# How Did You Find FishForums?



## Guest (Oct 11, 2008)

The title says it all


----------



## lohachata (Jan 27, 2006)

i was drugged and shainghai'd.


----------



## ThatFishKid (Aug 9, 2008)

I was googling a question about my dragon goby I used to have, when all of a sudden...


----------



## Buggy (Oct 17, 2006)

Like most newbs, I was trying to find what fish I could have and why the ones I got from Petco kept dieing on me. And also like most newbs, I got a LOT of bad info before I accidentally found this site.


----------



## Ron the handyman (Jan 18, 2005)

It once belonged to the club. Shaggy asked and Mark sold it. R.


----------



## Georgia Peach (Sep 23, 2005)

gosh, its been so long ago, I think I found it through google


----------



## Asully70 (Aug 22, 2008)

I found it through google too. i think i typed in something like fish help or fish forum maybe


----------



## FuzzyDragon09 (Sep 29, 2008)

I think I typed in "Fish Forums" into Google. I can't really remember I was so freaked out. Did you know that if you accidentally forget the "s" in fishforums.com you will go to a different but almost identical site to this one? It has a similar look to it. I didn't know there were so many fish forums. Before I joined this site I thought fish lovers were few and far between.


----------



## redpaulhus (Jan 18, 2005)

I started visiting Fishforums.com over 10 years ago, when it was the official forum of fishlinkcentral.com - and I've been here thru all of the versions and changes since then.


----------



## AndyCollins (Oct 9, 2008)

googled it, best thing i ever found.. great site learned and learning a huge amount everyday


----------



## smark (Dec 2, 2008)

Googled it. Real nice find I think.


----------



## SueM (Jan 23, 2004)

Same as Ron and Red, I was around when FF was still a baby. And when Shaggy talked Mark into selling  Some things changed and some stayed the same. 
Now we just need to get the chat room rattling again


----------



## Fishychic (Dec 7, 2008)

Erm, I should remember this because I've only been a member for like 3 or 4 days! LOL  

I think I kept doing searches about fish and FW tanks and FF kept popping up in Google. And I thought, "aw, what the heck, I should join!". 

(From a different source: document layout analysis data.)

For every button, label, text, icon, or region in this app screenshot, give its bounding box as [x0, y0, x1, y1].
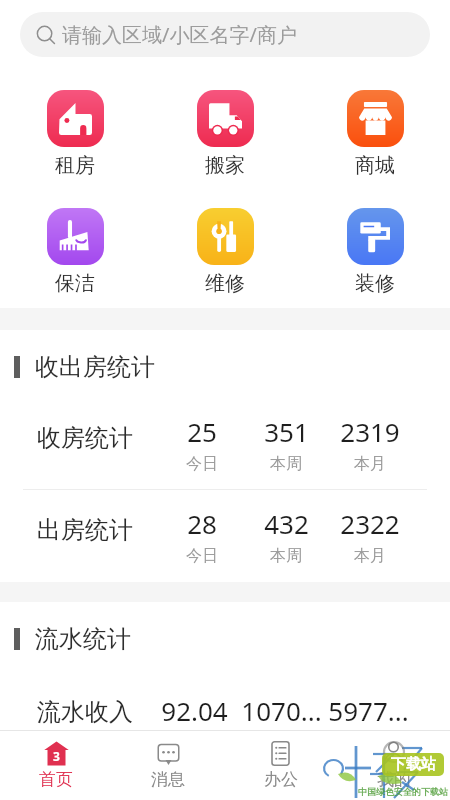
staticText: 下载站: [391, 755, 436, 774]
staticText: 我的: [377, 769, 411, 790]
staticText: 今日: [186, 454, 218, 474]
staticText: 搬家: [205, 153, 245, 178]
staticText: 流水收入: [37, 697, 133, 727]
button[interactable]: 我的: [337, 731, 450, 800]
staticText: 首页: [39, 769, 73, 790]
staticText: 25: [187, 414, 217, 449]
button[interactable]: 办公: [224, 731, 337, 800]
staticText: 1070...: [241, 693, 322, 728]
button[interactable]: 维修: [150, 208, 300, 296]
staticText: 本周: [270, 454, 302, 474]
staticText: 收出房统计: [35, 352, 155, 382]
staticText: 92.04: [161, 693, 228, 728]
button[interactable]: 流水收入: [0, 670, 450, 761]
button[interactable]: 装修: [300, 208, 450, 296]
button[interactable]: 请输入区域/小区名字/商户: [20, 12, 430, 57]
button[interactable]: 收房统计: [0, 398, 450, 489]
button[interactable]: 出房统计: [0, 490, 450, 581]
staticText: 本月: [354, 454, 386, 474]
staticText: 2319: [340, 414, 400, 449]
staticText: 保洁: [55, 271, 95, 296]
staticText: 收房统计: [37, 423, 133, 453]
button[interactable]: 首页: [0, 731, 112, 800]
staticText: 本周: [270, 546, 302, 566]
staticText: 432: [264, 506, 309, 541]
staticText: 本月: [354, 546, 386, 566]
staticText: 流水统计: [35, 624, 131, 654]
staticText: 28: [187, 506, 217, 541]
staticText: 中国绿色安全的下载站: [358, 786, 448, 797]
staticText: 2322: [340, 506, 400, 541]
staticText: 商城: [355, 153, 395, 178]
staticText: 今日: [186, 546, 218, 566]
button[interactable]: 保洁: [0, 208, 150, 296]
staticText: 3: [53, 748, 60, 764]
staticText: 维修: [205, 271, 245, 296]
staticText: 装修: [355, 271, 395, 296]
staticText: 出房统计: [37, 515, 133, 545]
staticText: 办公: [264, 769, 298, 790]
button[interactable]: 租房: [0, 90, 150, 178]
staticText: 租房: [55, 153, 95, 178]
staticText: 请输入区域/小区名字/商户: [62, 21, 297, 48]
staticText: 消息: [151, 769, 185, 790]
button[interactable]: 商城: [300, 90, 450, 178]
staticText: 351: [264, 414, 309, 449]
staticText: 5977...: [328, 693, 409, 728]
button[interactable]: 搬家: [150, 90, 300, 178]
button[interactable]: 消息: [112, 731, 224, 800]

I belong to like 8 other forums but suddenly and strangely, this one has been preoccupying my time


----------



## shev (Jan 18, 2005)

FF found me.


----------



## Buggy (Oct 17, 2006)

LOL Fishychic, we were stalking you.


----------



## Fishychic (Dec 7, 2008)

Buggy said:


> LOL Fishychic, we were stalking you.


Is it still considered stalking if I like it :lol:


----------



## Knight~Ryder (Dec 2, 2007)

Found it by accident.

I keep going into the chat and no one is in there.....so yes, get it rattleing


----------



## Gills (Dec 16, 2008)

google......


----------



## TTTT (Dec 13, 2008)

I was drunk and joined by accident. I felt that since I joined I was obliged to get fish so I got some.


----------



## Allie72 (Dec 22, 2008)

I Googled " fish forum" and this was one that came up.


----------



## 207lauras (Jan 28, 2009)

I googled "pleco poop" and the rest is history... cant get enough and just bought the 40 gallon!


----------



## Mew_chan (Jan 28, 2009)

I wanted a forum for when my fishies need help... since internet searches can often take you only so far


----------



## GupLove (Mar 25, 2009)

Found it thru google, I am loving this site by the way!

It's wonderful.


----------